March For Our Lives protest in Edwards draws a crowd |

March For Our Lives protest in Edwards draws a crowd

Local event mirrors similar rallies across the country calling for common-sense gun reform

Residents gather Saturday in Edwards to protest gun violence on a day where similar March For Our Lives rallies took place across the country. | Chris Dillmann/Vail Daily

The main Edwards roundabout was awash in orange Saturday morning as dozens of protesters for the locally organized March For Our Lives event showed up in orange T-shirts and handmade signs to rally against gun violence and support tighter gun legislation across the country. March For Our Lives rallies have been sweeping the nation in the wake of the Uvalde, Texas, school shooting on May 24, when a gunman killed 19 students and two teachers at Robb Elementary School.

A number of protestors attended Saturday’s rally in Edwards accompanied by their school-aged children, many of whom held up signs of their own asking for protection from guns. A number of kids climbed to the top of the Edwards Riverwalk sign, holding up signs written in crayon on pizza boxes and chanting “protect kids” and “don’t kill us” above the crowd.

Children hold up handmade signs saying “change the laws for kids” and “protect kids” at the rally on Saturday. | Carolyn Paletta/Vail Daily

The chant “enough is enough” sounded out multiple times at the roundabout, and many protesters expressed frustration with the lack of action on gun regulation as mass shootings continue to mount across the country.

Erika Buttner, who attended the protest with her daughter, is from Littleton, the town where the Columbine High School mass shooting took place in 1999.

​​”I was 19 when Columbine happened, I was a freshman in college,” Buttner said. “I didn’t go to Columbine, but I had friends who went there, and I thought at the time, s—, this is not good, but things will change, because so many children died, right? Now, 20-plus years later, we’re still here with thousands and thousands more deaths. It’s frustrating, and now that I have a small human who I drop off at school every day, it’s scary. I’m scared. I don’t want her to not come home from school one day.”

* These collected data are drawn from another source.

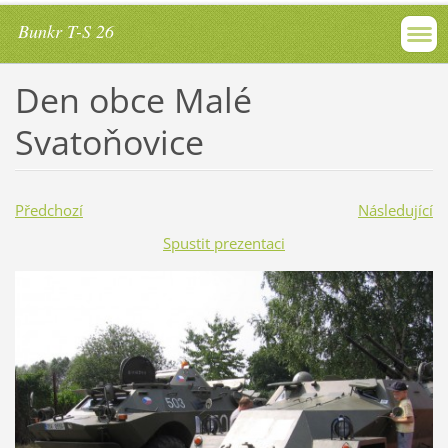
Bunkr T-S 26
Den obce Malé
Svatoňovice
Předchozí
Následující
Spustit prezentaci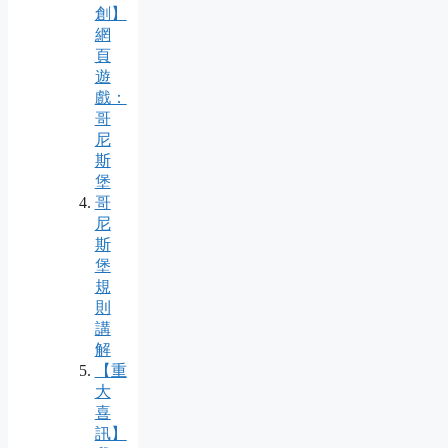
創】
網
頁
遊
戲：
哥
尼
斯
堡
哥
尼
斯
堡
規
則
講
解
【重
大
喜
訊】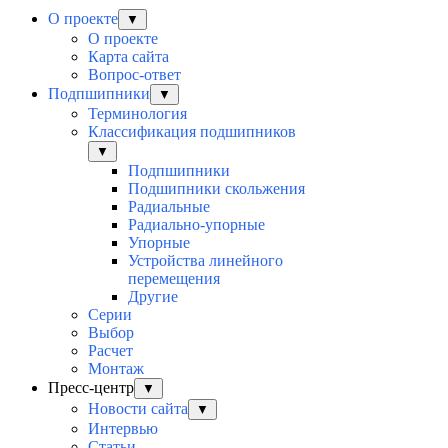
О проекте
▼
О проекте
Карта сайта
Вопрос-ответ
Подпшипники
▼
Терминология
Классификация подшипников
▼
Подпшипники
Подшипники скольжения
Радиальные
Радиально-упорные
Упорные
Устройства линейного
перемещения
Другие
Серии
Выбор
Раcчет
Монтаж
Пресс-центр
▼
Новости сайта
▼
Интервью
Статьи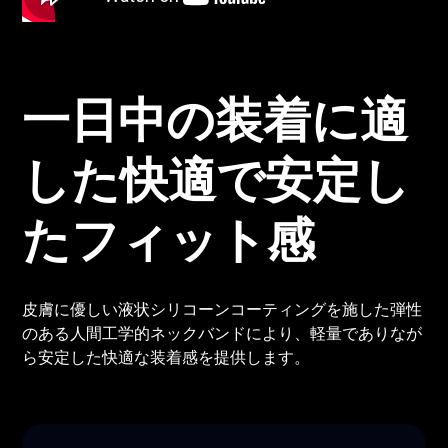
一日中の装着に適
した快適で安定し
たフィット感
皮膚に優しい液状シリコーンコーティングを施した弾性
のある人間工学的ネックバンドにより、軽量でありなが
ら安定した快適な装着感を提供します。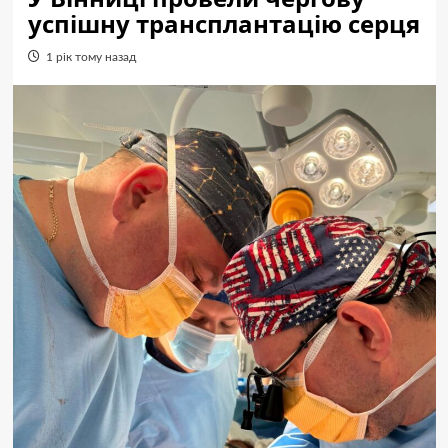
успішну трансплантацію серця
1 рік тому назад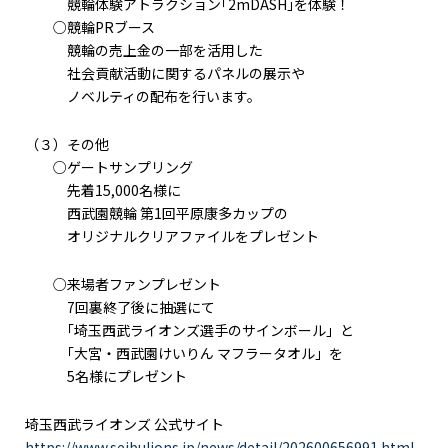
競輪体験アトラクション｢2mDASH｣を体験！
○競輪PRブース
競輪の売上金の一部を活用した
社会貢献活動に関するパネルの展示や
ノベルティの配布を行います。
（３）その他
○ゲートサンプリング
先着15,000名様に
西武園競輪 第1回平原康多カップの
オリジナルクリアファイルをプレゼント
○来場者ファンプレゼント
7回裏終了後に抽選にて
｢埼玉西武ライオンズ選手のサインボール」と
｢大宮・西武園けいりん マフラータオル」を
5名様にプレゼント
埼玉西武ライオンズ 公式サイト
https://www.seibulions.jp/news/detail/202600656991.html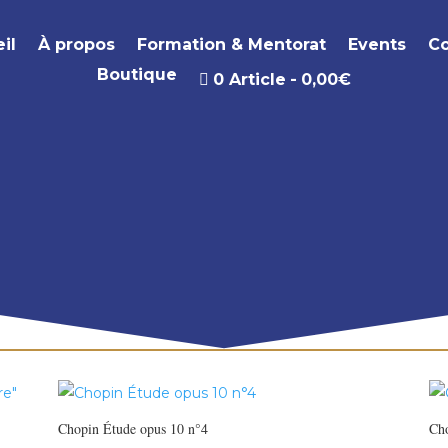
il
À propos
Formation & Mentorat
Events
Co
Boutique
0 Article
0,00€
Chopin Étude opus 10 n°4
Cho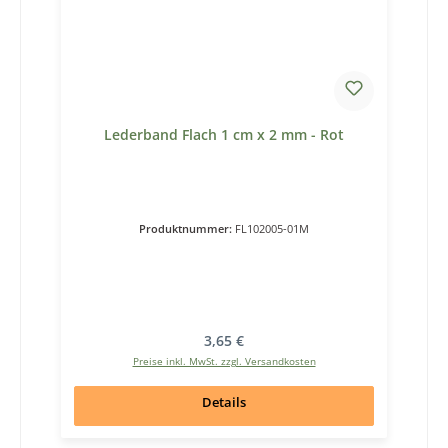
Lederband Flach 1 cm x 2 mm - Rot
Produktnummer:
FL102005-01M
Regulärer Preis:
3,65 €
Preise inkl. MwSt. zzgl. Versandkosten
Details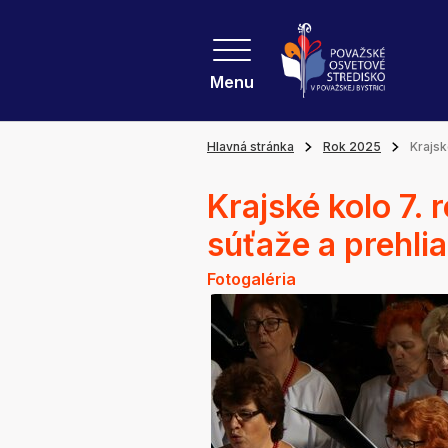
Menu
Hlavná stránka
Rok 2025
Krajsk
Krajské kolo 7.
súťaže a prehl
Fotogaléria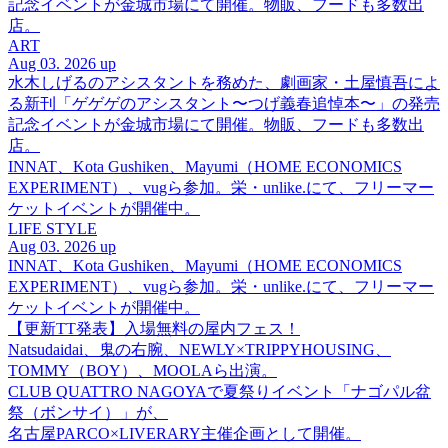
記念イベントが金城市場にて開催。物販、フードも多数出
店。
ART
Aug 03. 2026 up
水木しげるのアシスタントを務めた、劇画家・土屋慎吾によ
る新刊「ゲゲゲのアシスタント〜つげ義春追悼本〜」の発売
記念イベントが金城市場にて開催。物販、フードも多数出
店。
INNAT、Kota Gushiken、Mayumi（HOME ECONOMICS
EXPERIMENT）、vugら参加。栄・unlike.にて、フリーマー
ケットイベントが開催中。
LIFE STYLE
Aug 03. 2026 up
INNAT、Kota Gushiken、Mayumi（HOME ECONOMICS
EXPERIMENT）、vugら参加。栄・unlike.にて、フリーマー
ケットイベントが開催中。
【更新TT発表】入場無料の屋内フェス！
Natsudaidai、鬼の右腕、NEWLY×TRIPPYHOUSING、
TOMMY（BOY）、MOOLAら出演。
CLUB QUATTRO NAGOYAで夏祭りイベント「ナゴパル盆
祭（ボンサイ）」が、
名古屋PARCO×LIVERARY主催企画として開催。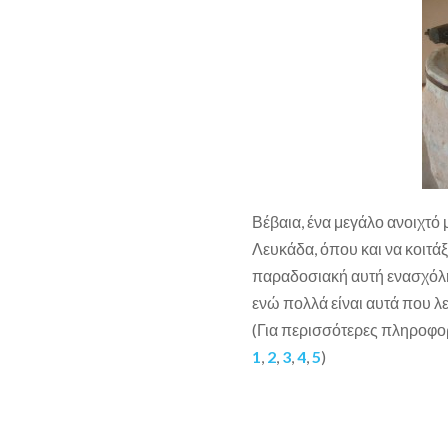
Βέβαια, ένα μεγάλο ανοιχτό μ
Λευκάδα, όπου και να κοιτάξ
παραδοσιακή αυτή ενασχόλησ
ενώ πολλά είναι αυτά που λε
(Για περισσότερες πληροφο
1
,
2
,
3
,
4
,
5
)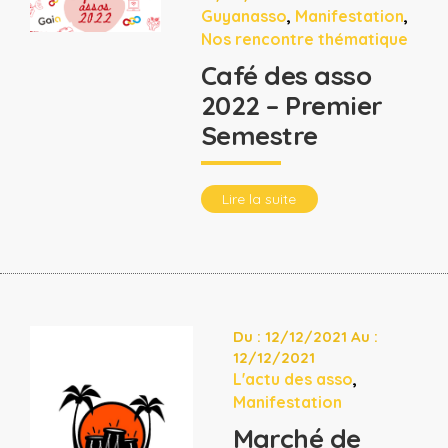
Guyanasso
,
Manifestation
,
Nos rencontre thématique
Café des asso
2022 – Premier
Semestre
Lire la suite
Du : 12/12/2021 Au :
12/12/2021
L'actu des asso
,
Manifestation
Marché de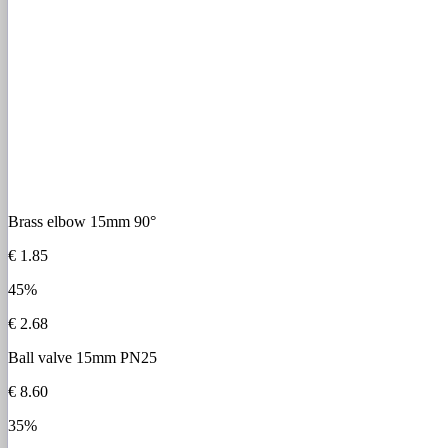
Brass elbow 15mm 90°
€ 1.85
45%
€ 2.68
Ball valve 15mm PN25
€ 8.60
35%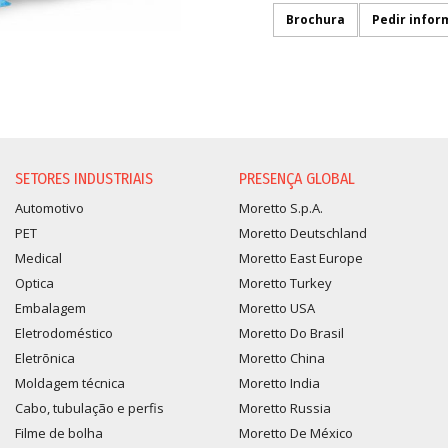
Brochura
Pedir info
SOLICITAÇÃO DE INFORMA
SETORES INDUSTRIAIS
PRESENÇA GLOBAL
Automotivo
Moretto S.p.A.
PET
Moretto Deutschland
Medical
Moretto East Europe
Optica
Moretto Turkey
Embalagem
Moretto USA
Eletrodoméstico
Moretto Do Brasil
Eletrõnica
Moretto China
Moldagem técnica
Moretto India
Cabo, tubulação e perfis
Moretto Russia
Filme de bolha
Moretto De México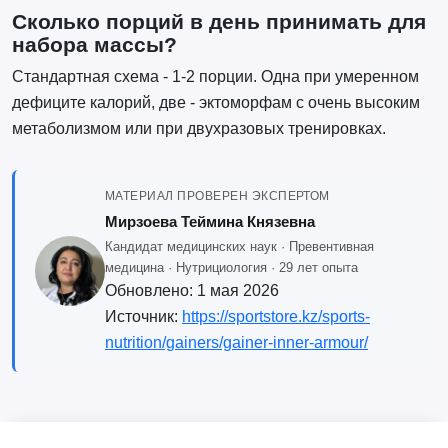
Сколько порций в день принимать для
набора массы?
Стандартная схема - 1-2 порции. Одна при умеренном
дефиците калорий, две - эктоморфам с очень высоким
метаболизмом или при двухразовых тренировках.
МАТЕРИАЛ ПРОВЕРЕН ЭКСПЕРТОМ
Мирзоева Теймина Князевна
Кандидат медицинских наук · Превентивная
медицина · Нутрициология · 29 лет опыта
Обновлено:
1 мая 2026
Источник:
https://sportstore.kz/sports-
nutrition/gainers/gainer-inner-armour/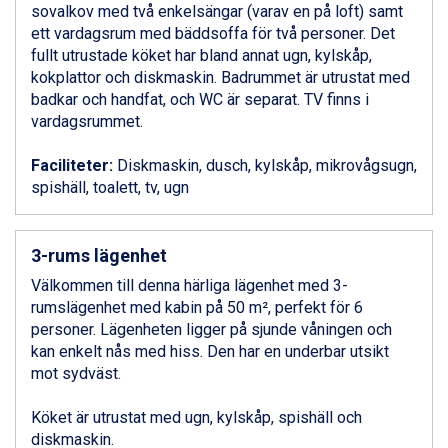
Sestriere från 6.945 kr.
sovalkov med två enkelsängar (varav en på loft) samt
Ischgl från 11.295 kr.
ett vardagsrum med bäddsoffa för två personer. Det
Wagrain från 7.095 kr.
fullt utrustade köket har bland annat ugn, kylskåp,
Fieberbrunn från 9.645 kr.
kokplattor och diskmaskin. Badrummet är utrustat med
Val Thorens från 8.395 kr.
badkar och handfat, och WC är separat. TV finns i
St. Anton från 11.245 kr.
vardagsrummet.
Zell am See från 6.295 kr.
Canazei från 7.195 kr.
Faciliteter:
Diskmaskin, dusch, kylskåp, mikrovågsugn,
Livigno från 5.595 kr.
spishäll, toalett, tv, ugn
Ponte di Legno från 7.395 kr.
Sauze dOulx från 6.145 kr.
Alleghe från 8.545 kr.
3-rums lägenhet
Bad Gastein från 6.295 kr.
Välkommen till denna härliga lägenhet med 3-
Arabba från 11.045 kr.
rumslägenhet med kabin på 50 m², perfekt för 6
La Thuile från 7.045 kr.
personer. Lägenheten ligger på sjunde våningen och
Cervinia från 8.245 kr.
kan enkelt nås med hiss. Den har en underbar utsikt
Sölden från 12.995 kr.
mot sydväst.
Passo Tonale från 5.895 kr.
Bad Hofgastein från 8.595 kr.
Köket är utrustat med ugn, kylskåp, spishäll och
Saalbach från 9.445 kr.
diskmaskin.
Champoluc från 5.945 kr.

People hold up signs for passing cars during Saturday’s March For Our Lives protest against gun violence at the main roundabout in Edwards. | Chris Dillmann/Vail Daily

Buttner’s sign and a number of others drew parallels between the March For Our Lives rally and the reproductive rights rally that took place in the same location a few weeks ago, lamenting that the female reproductive system is more tightly regulated than gun ownership in the United States.

Erika Buttner and her daughter hold up their signs at Saturday’s March For Our Lives rally. | Carolyn Paletta/Vail Daily

The Eagle County Democrats organized the March For Our Lives rally. Jennifer Filipowski, the chair of the organization, said the goal is to advocate for common sense gun laws moving into the 2022 midterm elections.

“Most Americans want sensible gun legislation that puts more requirements and laws around making it harder to acquire those kinds of weapons of mass destruction, and also putting rules around things like having to get licensed, having to have insurance, better tracking of those guns to make sure that we know at all times who has them and why they have them,” Filipowski said. “What is important to some people is owning guns, and we’re not trying to take people’s guns away. We’re just saying we need to be a lot more responsible about it, and have measures in place that make it harder, especially for people who are younger, to get automatic weapons.”

The protest received mixed responses from passing cars and pedestrians. Some honked in support, but the majority remained silent, even when actively prompted by protesters to “honk if children’s lives matter more than guns.” A few passersby engaged in a heated debate with protesters, arguing that regulating guns will not keep them out of the hands of criminals and advocating for Second Amendment rights.

Cathay Grabowski is the head of the local Moms Demand Action chapter in Eagle County, and said that the group will be organizing throughout the summer and encouraged anyone who wants to participate to learn and connect through

“We’re going to start getting together in the summer, possibly setting up informational booths at the farmer’s markets, and then of course we’ll hit it hard and heavy in September for the election,” Grabowski said.

In general, protesters had their sights set on encouraging legislative reform in the coming year, and shared a hope that massacres like the recent mass shooting at Uvalde will spur action among legislators across the country.

“I’m tired of seeing children die,” protester Jon Sharkus said. “Guns are a high priority in this, and I’d like to see the silence end.”